I don’t necessarily blame these bartenders for believing what they do, I tend to focus my scorn on management. It seems many managers are cheap, so they under staff the bar and overwork the bartenders to the point where they can only open beer and make basic drinks. The short-sightedness of this should be completely obvious, but I’ll spell it out anyway.
The pay rate of one bartender ranges anywhere from $2 to $7 per hour. So in an eight-hour shift, the manager of a bar would have to pay them $36 (assuming the mid point salary of $4.50). In the course of the night, if some of the commenting “super bartenders” sold 1000 drinks (which is theoretically only 2 drinks per minute) as they claim at just $3.50 per drink, that’s $3500. Therefore the labour cost is 1% of the bars expenses. That is downright cheap. Unless you have a business in a third world country there is absolutely no way you can get your costs that low. Obviously, this is a very loose approximation, so no accounting comments, please.
My point is that the cheap ass managers should add a few more bartenders to the payroll. I know this will never happen because bartenders know that with fewer of them behind the bar, the more money they earn through tips. Why split the tips four ways when you just split it in half. That mentality is what makes alcohol a drug and not something for social enjoyment.
In one of the new comments, the “bartender” mentioned that 600 people were served by 3 bartenders, which is why he’s a “super-star”. That’s a really bad ratio if the bartenders are trying to control over consumption.
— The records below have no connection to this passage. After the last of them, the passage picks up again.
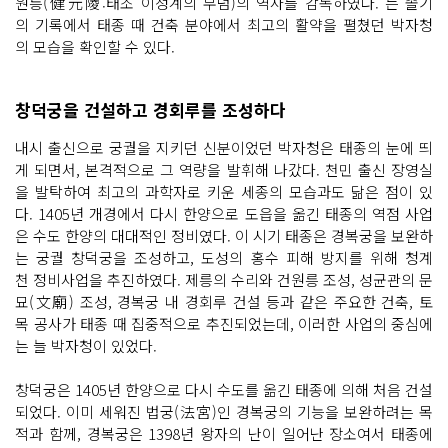
원릉(健元陵:태조 이성계의 무덤)의 역사를 감독하였다.”는 졸기
의 기록에서 태종 때 건축 분야에서 최고의 활약을 펼쳤던 박자청
의 모습을 확인할 수 있다.
창덕궁을 건설하고 경회루를 조성하다
내시 출신으로 궁궐을 지키던 신분이었던 박자청은 태종의 눈에 띄
게 되면서, 본격적으로 그 역량을 발휘해 나갔다. 천민 출신 장영실
을 발탁하여 최고의 과학자로 키운 세종의 모습과도 닮은 점이 있
다. 1405년 개경에서 다시 한양으로 도읍을 옮긴 태종의 역점 사업
은 수도 한양의 대대적인 정비였다. 이 시기 태종은 경복궁을 보완하
는 궁궐 창덕궁을 조성하고, 도성의 홍수 피해 방지를 위해 청계
천 정비사업을 추진하였다. 제릉의 수리와 건원릉 조성, 성균관의 문
묘(文廟) 조성, 경복궁 내 경회루 건설 등과 같은 주요한 건축, 토
목 공사가 태종 때 집중적으로 추진되었는데, 이러한 사업의 중심에
는 늘 박자청이 있었다.
창덕궁은 1405년 한양으로 다시 수도를 옮긴 태종에 의해 처음 건설
되었다. 이미 세워진 법궁(法宮)인 경복궁의 기능을 보완하려는 목
적과 함께, 경복궁은 1398년 왕자의 난이 일어난 장소여서 태종에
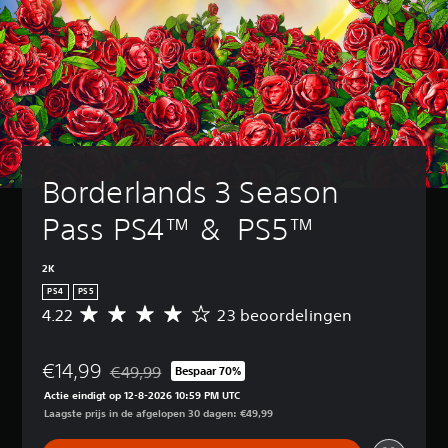
Borderlands 3 Season 
Pass PS4™ &  PS5™
2K
PS4
PS5
4.22
23 beoordelingen
G
e
m
€14,99
i
€49,99
Bespaar 70%
Korting ten opzichte van de oorspronkelijke prijs v
d
Actie eindigt op 12-8-2026 10:59 PM UTC
d
Laagste prijs in de afgelopen 30 dagen: €49,99
e
l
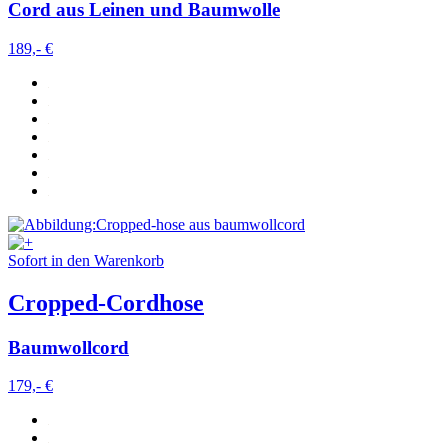
Cord aus Leinen und Baumwolle
189,- €
Sofort in den Warenkorb
Cropped-Cordhose
Baumwollcord
179,- €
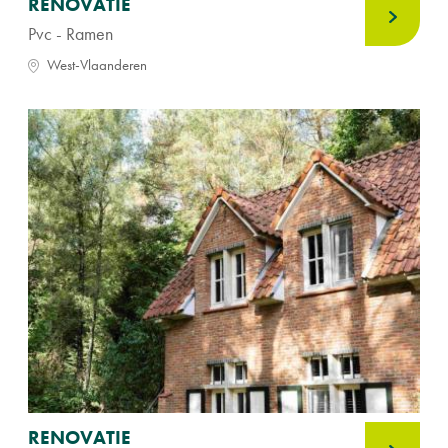
RENOVATIE
Pvc - Ramen
West-Vlaanderen
RENOVATIE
And please don’t underestimate the seriousness of alcohol overconsumption, lots of people die everyday from drinking-related causes. Can I make that any clearer?
The other thing is that bartenders get paid great money. We can make a lot more than professionals like Engineers, Molecular Biologists and the like. So I don’t understand why all these bartenders complain. Actually, maybe I do understand. Many bartenders have only ever bartended, so they don’t realize how good they have it.
A Couple of Random Points
1. The idea of the surly bartender stems back to the days of prohibition. Back then bartenders were more or less drug dealers and if anyone threatened their “career” they’d get 86’d. Today it is a little different, so maybe we should dispatch with the angry bartender mentality.
2. I’ve said it before, and I’ll say it again, bartenders think that speed behind the bar is the only thing that matters, but they are dead wrong. Working efficiently is good, but just because you can work at a MacDonald’s level doesn’t mean your drinks are good.
This one topic has vaulted the Art of Drink to the number one spot on the Blog Top Sites Food and Drink category. Controversy brings people out, and hopefully, a few will stick around and continue to read the Art of Drink and the couple dozen other great cocktail and spirited related blogs out there.